There has been no shortage of finger-pointing since the collapse of the law firm Dewey & LeBoeuf, with most of the animus directed toward the firm's managing partner and its broader leadership.
Now, an aggrieved former partner has taken aim at an unlikely target: Citibank .
In a recent court filing, the former partner, Steven P. Otillar, says Citibank conspired with Dewey's management to hide the law firm's true financial condition in the months before its collapse.
Mr. Otillar made the claim in response to a lawsuit brought against him by Citibank seeking repayment of a $210,000 loan. The bank lent Mr. Otillar the money to pay for his capital contribution to Dewey when he joined the partnership in August 2011. (New partners typically must make a financial contribution to a law firm when they join.)
The filing said that Citibank had extended Mr. Otillar the loan as part of a fraudulent scheme intended to benefit Citibank and Dewey's management. By recruiting him and other partners to join the financially troubled firm in the months leading up to its demise—and collecting millions of dollars from them—Dewey's partners enriched themselves and kept the firm afloat.

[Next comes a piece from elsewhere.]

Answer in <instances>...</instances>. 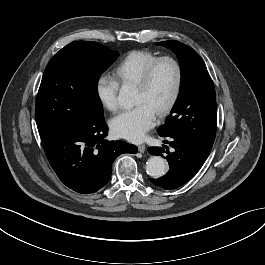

Mr. Otillar blames Citibank for his ill-fated career move, saying the bank had a legal obligation to disclose Dewey's financial state. He said that he never would have joined Dewey and taken out a loan from the bank if he had an accurate picture of the firm's condition.
A spokeswoman for Citibank declined to comment. The filing was earlier reported by Reuters.
Mr. Otillar's claim echoes a lawsuit filed this year by Henry Bunsow, another former partner, that accused the firm's leadership of running a Ponzi schemethat had used money contributed from the newly hired to pay existing partners and finance the imperiled firm. Like Mr. Otillar, Mr. Bunsow joined Dewey just months before it filed for bankruptcy.
The accusations made by Mr. Otillar and Mr. Bunsow are just a blip in the broader legal fallout from Dewey's failure. Once one of country's largest law firms, Dewey entered Chapter 11 bankruptcy protection in May after a debt-heavy balance sheet and poor financial performance forced it to slash partners' pay, leading to a mass exodus.
In recent weeks, roughly half of Dewey's former partners agreed to return about $70 million of their past compensation that will help pay the firm's creditors, which are owed more than $300 million. By agreeing to this "clawback" settlement, these partners insulate themselves from future lawsuits related to the firm's dissolution. A group of partners who did not sign on to the settlement have asked a judge to appoint an examiner to investigate the unwinding of the firm.
The Manhattan district attorney is also investigating whether there were any financial improprieties committed by Steven H. Davis, Dewey's former chairman. Mr. Davis has denied any wrongdoing.
Mr. Otillar's claim highlights a major cause of Dewey's demise. The firm recruited Mr. Otillar in 2010 as part of an aggressive growth plan, one of several dozen lawyers lured to the firm with lavish multiyear pay guarantees. Mr. Otillar was part of a push to expand Dewey's Houston office and, with it, its energy-industry practice.
Yet, as Dewey added Mr. Otillar and dozens of new partners to its ranks with guaranteed contracts, it had already piled up millions of dollars in back pay owed to existing partners. The firm, even after taking a hit during the financial crisis, also took on substantial debt to fuel its expansion plans.
Citibank was one of the banks that facilitated Dewey's growth. It had a varied and lucrative relationship with the firm. Not only did it finance Dewey's operations through a large line of credit, but it also lent money to newly hired partners to cover their capital contributions to the firm.
Mr. Otillar said that when Dewey recruited him from Baker & McKenzie in 2010, he raised concerns about the firm's finances. Management assured him that the firm was in growth mode and that he was joining at the perfect time, according to the court filing. And then after he came on board, he said, Dewey and Citibankpushed him to participate in the bank's loan program so he could make his capital contribution as soon as possible.
Like virtually all of the more than 300 Dewey partners, Mr. Otillar has found a new home. Now a partner in the Houston office of Akin Gump Strauss Hauer & Feld, Mr. Otillar declined to comment.